Now, thanks to Andrew, her car was back to running smoothly again and Emily was hoping to get back on the road soon. She was planning to tell Shelly that she was going to work another week to finish off the pay period, just to give her more of a cushion, when she went in to work the next morning. She sat looking around her tiny apartment and thought about all the nice furniture that she had left behind at her apartment in Seattle. It was now in storage and she was paying the storage fees out of her savings account.

The utility building apartment had come partially furnished with an old, lumpy, rock hard double bed, a dresser and a small table with 2 chairs. The rest of her furnishings had come from either the side of the road or the thrift store in town.

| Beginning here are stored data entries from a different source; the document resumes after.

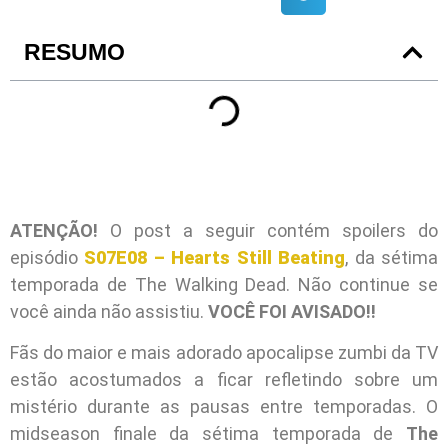
RESUMO
ATENÇÃO!
O post a seguir contém spoilers do
episódio
S07E08 – Hearts Still Beating
, da sétima
temporada de The Walking Dead. Não continue se
você ainda não assistiu.
VOCÊ FOI AVISADO!!
Fãs do maior e mais adorado apocalipse zumbi da TV
estão acostumados a ficar refletindo sobre um
mistério durante as pausas entre temporadas. O
midseason finale da sétima temporada de
The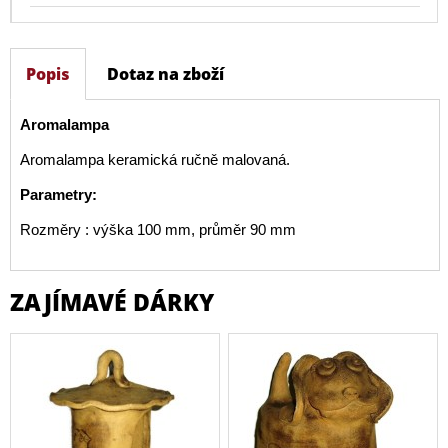
Popis
Dotaz na zboží
Aromalampa
Aromalampa keramická ručně malovaná.
Parametry:
Rozměry : výška 100 mm, průměr 90 mm
ZAJÍMAVÉ DÁRKY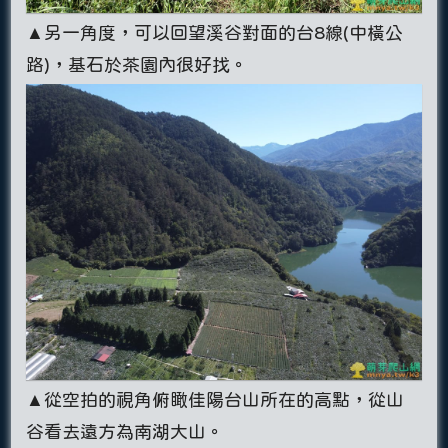
▲另一角度，可以回望溪谷對面的台8線(中橫公
路)，基石於茶園內很好找。
▲從空拍的視角俯瞰佳陽台山所在的高點，從山
谷看去遠方為南湖大山。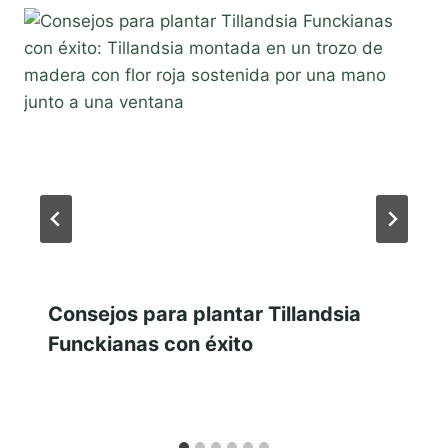
Consejos para plantar Tillandsia
Funckianas con éxito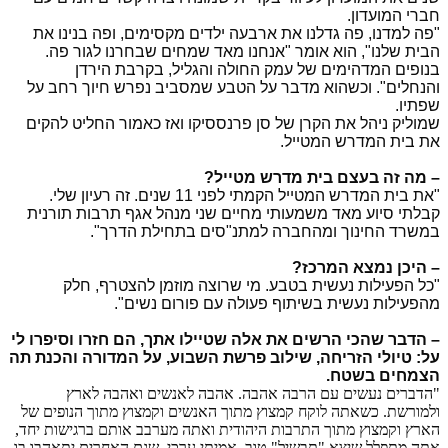
חברי המועדון.
"פה למדנו, פה גדלנו את ארבעה ילדים מקסימים, ופה בנינו את
הבית שלנו", הוא אומר "אנחנו מאד שמחים שבחרנו לגור פה.
בנופים המדהימים של עמק החולה והגליל, בקרבת הירדן
והנחלים". וכשהוא מדבר על הטבע שמסביב נפרש חיוך רחב על
שפתיו.
שמוליק ניהל את הקרן של סן פרנססיקו ואז כאמור החליט להקים
את בית המדרש המטייל.
– מה זה בעצם בית מדרש מטייל?
"את בית המדרש המטייל הקמתי לפני 11 שנים. זה רעיון שלי.
קבלתי סיוע מאד משמעותי מחיים שני מנהל אגף תרבות תורנית
במשרד החינוך ומהחברה למתנ"סים בתחילת הדרך".
– היכן נמצא המרכז?
"כל הפעילות נעשית בטבע. מי שרוצה מוזמן להצטרף, חלק
מהפעילות נעשית בשיתוף פעולה עם פורום נשים".
– הדבר שהכי הרשים את אלה שטיילו אתך, הם חזרו וסיפרו לי
על: טיולי הזריחה, שילוב פרשת השבוע, על המדורה והכנת תה
הצמחים בשטח.
"הדברים נעשים עם הרבה אהבה. אהבה לאנשים ואהבה לארץ
ולמורשת. כשאתה לוקח קמצוץ מתוך האנשים וקמצוץ מתוך הנופים של
הארץ וקמצוץ מתוך התרבות היהודית ואתה מערבב אותם ברגישות יחד,
אתה מתפלל שיצא "תבשיל" טוב, אמיתי ערכי, שגם האחרים יתאהבו בו.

She now had a futon couch, an old recliner that didn’t recline anymore but was pretty comfortable to sit in, and a small old fashioned TV that sat on a rickety microwave cart that she had to keep tied together with some rope she had found up in the loft.

Maybe the landlords wouldn’t be so upset at her quick departure if she left them with more furnishings. She didn’t even want the old TV that she had found on the side of the road that needed its vertical hold fixed.

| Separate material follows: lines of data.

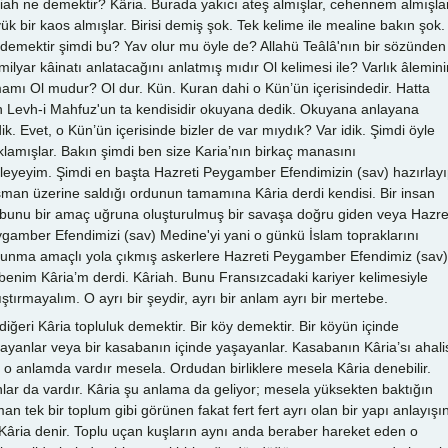
iah ne demektir? Kâria. Burada yakıcı ateş almışlar, cehennem almışlar
ük bir kaos almışlar. Birisi demiş şok. Tek kelime ile mealine bakın şok.
demektir şimdi bu? Yav olur mu öyle de? Allahü Teâlâ'nın bir sözünden
 milyar kâinatı anlatacağını anlatmış mıdır Ol kelimesi ile? Varlık âlemini
amı Ol mudur? Ol dur. Kün. Kuran dahi o Kün’ün içerisindedir. Hatta
 Levh-i Mahfuz'un ta kendisidir okuyana dedik. Okuyana anlayana
ik. Evet, o Kün’ün içerisinde bizler de var mıydık? Var idik. Şimdi öyle
klamışlar. Bakın şimdi ben size Karia’nın birkaç manasını
leyeyim. Şimdi en başta Hazreti Peygamber Efendimizin (sav) hazırlayı
man üzerine saldığı ordunun tamamına Kâria derdi kendisi. Bir insan
bunu bir amaç uğruna oluşturulmuş bir savaşa doğru giden veya Hazre
gamber Efendimizi (sav) Medine'yi yani o günkü İslam topraklarını
unma amaçlı yola çıkmış askerlere Hazreti Peygamber Efendimiz (sav)
benim Kâria’m derdi. Kâriah. Bunu Fransızcadaki kariyer kelimesiyle
ıştırmayalım. O ayrı bir şeydir, ayrı bir anlam ayrı bir mertebe.
 diğeri Kâria topluluk demektir. Bir köy demektir. Bir köyün içinde
ayanlar veya bir kasabanın içinde yaşayanlar. Kasabanın Kâria’sı ahali
i o anlamda vardır mesela. Ordudan birliklere mesela Kâria denebilir.
lar da vardır. Kâria şu anlama da geliyor; mesela yüksekten baktığın
an tek bir toplum gibi görünen fakat fert fert ayrı olan bir yapı anlayışı
Kâria denir. Toplu uçan kuşların aynı anda beraber hareket eden o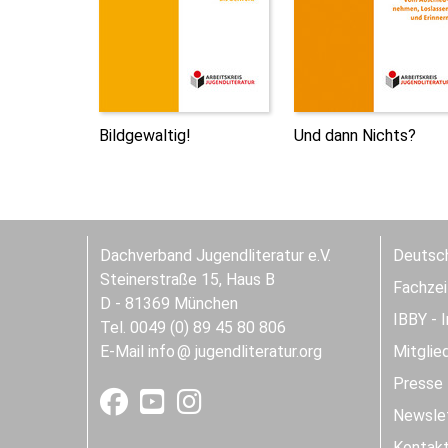
Bildgewaltig!
Und dann Nichts?
Dachverband Jugendliteratur e.V.
Deutsch
Steinerstraße 15, Haus B
Fachzeit
D - 81369 München
IBBY - 
Tel. 0049 (0) 89 45 80 806
E-Mail
info
jugendliteratur.org
Mitglie
Presse
Newslet
Kontak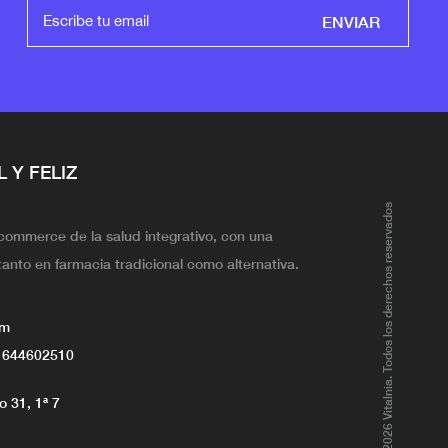
ENVIAR
L Y FELIZ
@2026 Vitalnia. Todos los derechos reservados
ecommerce de la salud integrativo, con una
tanto en farmacia tradicional como alternativa.
om
 644602510
 31, 1ª 7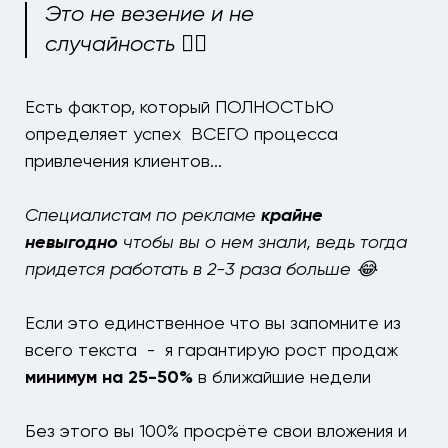
Это не везение и не
случайность ☝🏻
Есть фактор, который ПОЛНОСТЬЮ
определяет успех ВСЕГО процесса
привлечения клиентов...
Специалистам по рекламе
крайне
невыгодно
чтобы вы о нем знали,
ведь тогда
придется работать в 2-3 раза больше 😂
Если это единственное что вы запомните из
всего текста - я гарантирую
рост продаж
минимум на 25-50%
в ближайшие недели
Без этого вы 100% просрёте свои вложения и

There were no pictures of her or her family around. No nick knacks or other personal items that she cared anything about. She didn’t get mail so there wasn’t even that she had to worry about being a way to trace her. No one that came in after she was gone would ever be able to tell that she had been the one living here.

Other than that, her possessions consisted of what she had come to town with, an old backpack with two changes of clothes, an old nightgown that was now so threadbare from being washed over and over again that it was barely decent anymore. Some travel sized toiletries that she kept replenished from Walmart, her hair brush, a toothbrush that needed to be replaced soon and a sleeping bag that she used as a blanket on the lumpy rock of a bed.

She kept her back pack with her at all times, even when she went to work, in the back of her car. If she had to run without going back to her apartment, then the only things she would have to forego would be her sleeping bag, which she had already had to replace twice now and her camp stove, which would be harder to replace because of the cost. Even though she had been living here for 4 months now, she still kept her “go bags” ready in case she had to run at the drop of a hat, which she’d had to do several times in the past three years.

She had gone to bed that night, thinking about how glad she would be to be able to check into a hotel with heat as she pulled the sleeping bag over her head. She didn’t even bother with her nightgown, since it was so thin, it didn’t offer any warmth so she slept in her old sweats and two pairs of fuzzy socks that she had gotten at the dollar store.

She had hoped that the trucker she had waited on that day hadn’t given her his cold. He was coughing and sneezing all over the table. He must have consumed at least 6 glasses of water and barely touched the bowl of soup he had ordered. She had hoped that washing her hands and using hand sanitizer over and over again would keep her from getting sick.